My parents met through traditional (english and scottish folk) dancing, and so they had a dance instructor arrive. I'm sure there might be a western or traditional court dance instructor in your area, and the zoo will probably have an open area you can use to dance in. They will probably be able to do something fitting in to the steam punk style, my dad's 17th and 1thth century dance gear would fit right in.

It's also a great way to commence the dancing. Do you have a band organised? Does the zoo have any bands they recommend or allow you to bring one? Or at least use of a sound system or permission to bring one?

Instead of sword, maybe ask all your friends to bring a steampunk rifle? That might be a tall order, so instead, perhaps ask your friends to wear empty scabbards to your festivities, and provide them with long flowers or palm branches of some kind? A long lily flower stiffend by whatever a florist suggests might make a fine 'sword' for an honour guard and arch. And they won't sword fight with them, and if they do... it's a flower.
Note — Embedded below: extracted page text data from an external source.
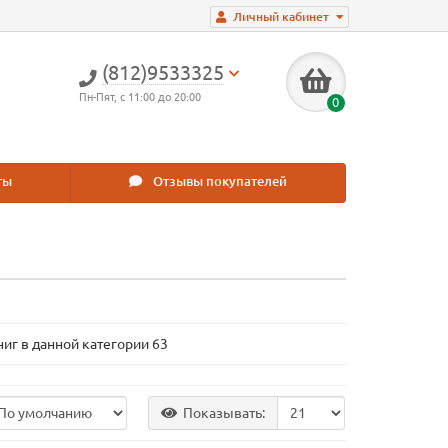
Личный кабинет
(812)9533325
Пн-Пят, с 11:00 до 20:00
0
ты
Отзывы покупателей
иг в данной категории 63
Показывать:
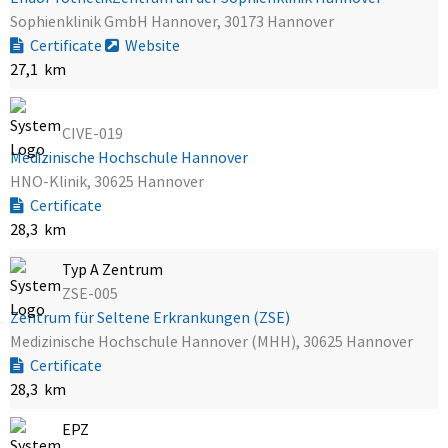
Sophienklinik GmbH Hannover, 30173 Hannover
Certificate
Website
27,1 km
CIVE-019
Medizinische Hochschule Hannover
HNO-Klinik, 30625 Hannover
Certificate
28,3 km
Typ A Zentrum
ZSE-005
Zentrum für Seltene Erkrankungen (ZSE)
Medizinische Hochschule Hannover (MHH), 30625 Hannover
Certificate
28,3 km
EPZ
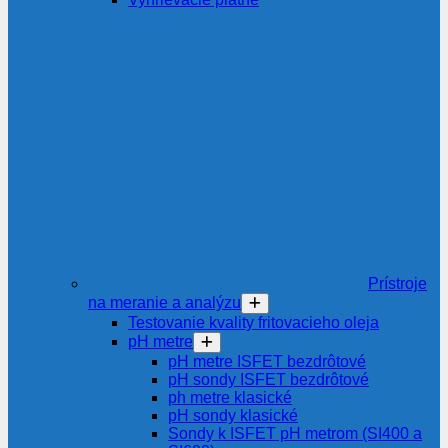
Prístroje
na meranie a analýzu
Testovanie kvality fritovacieho oleja
pH metre
pH metre ISFET bezdrôtové
pH sondy ISFET bezdrôtové
ph metre klasické
pH sondy klasické
Sondy k ISFET pH metrom (SI400 a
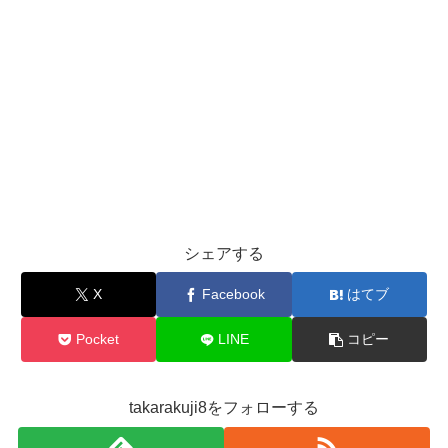
シェアする
X
Facebook
はてブ
Pocket
LINE
コピー
takarakuji8をフォローする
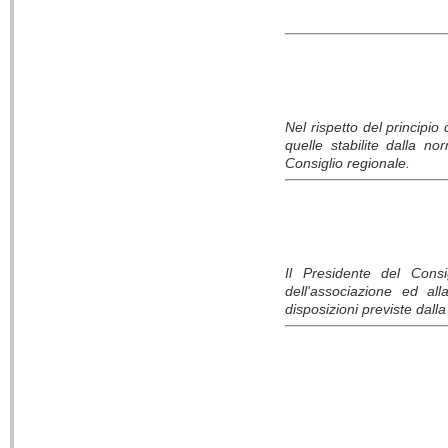
Nel rispetto del principio
quelle stabilite dalla n
Consiglio regionale
.
Il Presidente del Consi
dell'associazione ed all
disposizioni previste dall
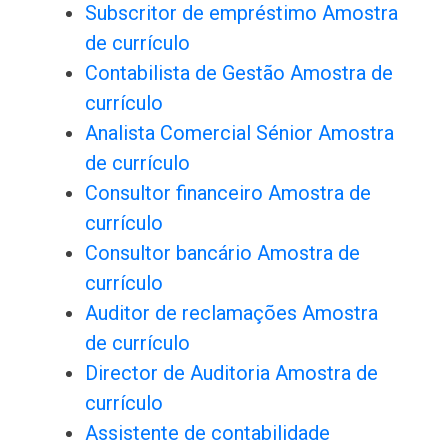
Subscritor de empréstimo Amostra
de currículo
Contabilista de Gestão Amostra de
currículo
Analista Comercial Sénior Amostra
de currículo
Consultor financeiro Amostra de
currículo
Consultor bancário Amostra de
currículo
Auditor de reclamações Amostra
de currículo
Director de Auditoria Amostra de
currículo
Assistente de contabilidade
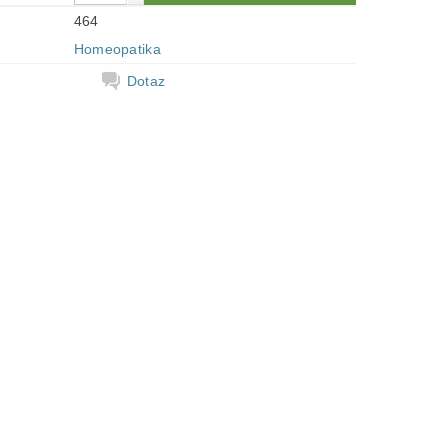
464
Homeopatika
Dotaz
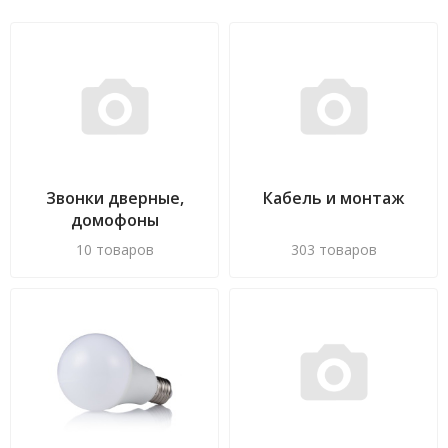
Звонки дверные,
Кабель и монтаж
домофоны
10 товаров
303 товаров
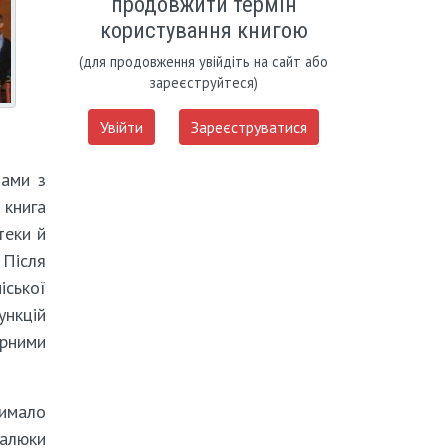
продовжити термін
користування книгою
(для продовження увійдіть на сайт або
зареєструйтеся)
Увійти
Зареєструватися
дами з
 книга
теки й
 Після
іської
ункцій
урними
чимало
Малюки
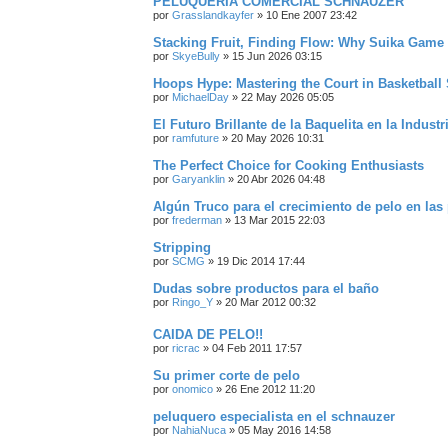
PELUQUERIA COMERCIAL SCHNAUZER
por
Grasslandkayfer
»
10 Ene 2007 23:42
Stacking Fruit, Finding Flow: Why Suika Game
por
SkyeBully
»
15 Jun 2026 03:15
Hoops Hype: Mastering the Court in Basketball 
por
MichaelDay
»
22 May 2026 05:05
El Futuro Brillante de la Baquelita en la Indust
por
ramfuture
»
20 May 2026 10:31
The Perfect Choice for Cooking Enthusiasts
por
Garyanklin
»
20 Abr 2026 04:48
Algún Truco para el crecimiento de pelo en las
por
frederman
»
13 Mar 2015 22:03
Stripping
por
SCMG
»
19 Dic 2014 17:44
Dudas sobre productos para el baño
por
Ringo_Y
»
20 Mar 2012 00:32
CAIDA DE PELO!!
por
ricrac
»
04 Feb 2011 17:57
Su primer corte de pelo
por
onomico
»
26 Ene 2012 11:20
peluquero especialista en el schnauzer
por
NahiaNuca
»
05 May 2016 14:58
My Mum is jewish, so they have a ketubah, which my dad had reordered a much more ornate one that they resigned and now have framed on the wall. Maybe a nice big velum scroll for a wedding certificate might be possible? If not for the official one, then a nice showy one you can hang on the wall.

Also, At a Zoo, are you going to be able to drink? Will they lay on a bar?
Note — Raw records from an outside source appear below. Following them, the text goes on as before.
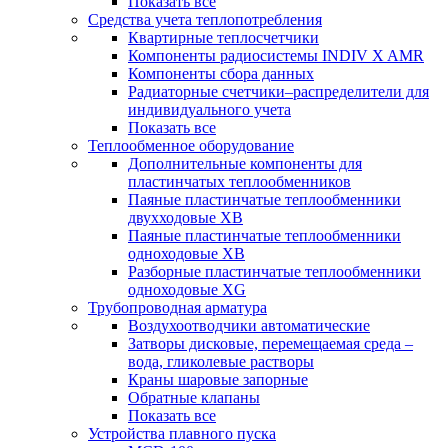
Показать все
Средства учета теплопотребления
Квартирные теплосчетчики
Компоненты радиосистемы INDIV X AMR
Компоненты сбора данных
Радиаторные счетчики–распределители для
индивидуального учета
Показать все
Теплообменное оборудование
Дополнительные компоненты для
пластинчатых теплообменников
Паяные пластинчатые теплообменники
двухходовые XB
Паяные пластинчатые теплообменники
одноходовые ХВ
Разборные пластинчатые теплообменники
одноходовые ХG
Трубопроводная арматура
Воздухоотводчики автоматические
Затворы дисковые, перемещаемая среда –
вода, гликолевые растворы
Краны шаровые запорные
Обратные клапаны
Показать все
Устройства плавного пуска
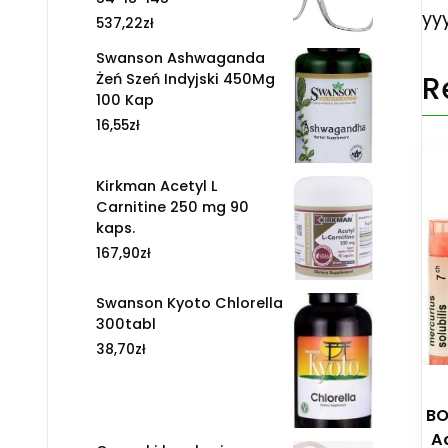
yy
537,22
zł
Swanson Ashwaganda
R
Żeń Szeń Indyjski 450Mg
100 Kap
16,55
zł
Kirkman Acetyl L
Carnitine 250 mg 90
kaps.
167,90
zł
Swanson Kyoto Chlorella
300tabl
38,70
zł
BO
A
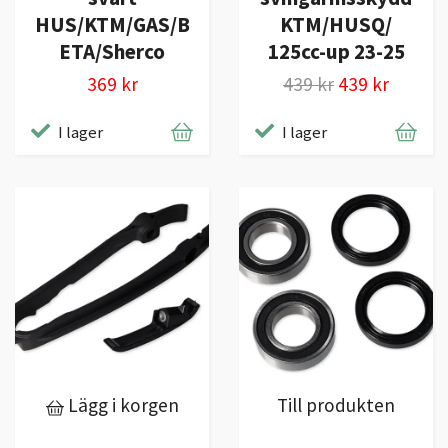
KTM/HUSQ/
HUS/KTM/GAS/B
125cc-up 23-25
ETA/Sherco
439 kr
439 kr
369 kr
I lager
I lager
Lägg i korgen
Till produkten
Dancing and Drink are a must at any wedding where the entertainment of a fight (with swords or not) is going to be provided.

To quote Nanny Ogg:
Howto Have the Fight:—A fight is traditional at all Ramtops weddings, except those involving royalty, where the tradition is a small war.
Lots of people have asked me for advice about this. They say, 'Mrs Ogg, can you just rely on there bein' a fight?' And, yes, you gen'rally can. My advice is to make sure the drink is strong enough and that people are seated right to make it happen quite soon. That way you've got it over with and can get on with things without that naggin' feelin' that something's wrong. Once it starts, though, it's vital to see that it goes properly, viz:
Stage One:This is what some people call The Challenge. It starts as soon as people have a few drinks inside them and start to chatter, whereupon Man 1 will say, per'aps:
'What was that you said about our Lil?'
(This is only an example, of course. Other suitable challenges include: 'Hah, you wouldn't talk like that if you knew what our grandad told us about your mum,' and, if all else fails, 'That's my pint you're suppin'' (although this is considered pretty poor and suggests not much thought has gone into things).)
This will take us to Stage Two: The Question. Again, this is fairly
formal, but Man 2 can choose between a number of inquiries,seekin' to ascertain as it might be whetherMan 1 requires a face-ful of dandruff/knuckle sandwich/a nose that touches his ears on both sides.

The men will circle one another three or four times,which should not be difficult by now since both parties will be findin' it a lot easier to walk in circles. The crowd at this point are permitted a number of witticisms and shouts of encouragement, such as,'Kick him inna fork, our Sam!'
At this point one bystander,known as the Shover,will push one of the circling men towards the other (technic'ly this is Stage Three, which does not last long). This will result in some aimless flailin',but the first decently landed blow will result in Stage Four: the Wives. At a signal,the ladies associated with the men will each grab their partner and shout variants on 'You wait till I gets you 'ome, I can't let you out of my sight for five minutes!' Hitting the man over the head with handbags is ritual at this point or, if the reception has gone on for some time, a bottle may be substituted.

Stage Five begins when one of the ladies says to the other something on the lines of, 'I'm surprised you've got the nerve to show your face here, after what you did to Aunty Shipley!' and they then fall to fighting with rather more malign expertise than their menfolk, who bury their differences to separate the couple before something expensive gets broken.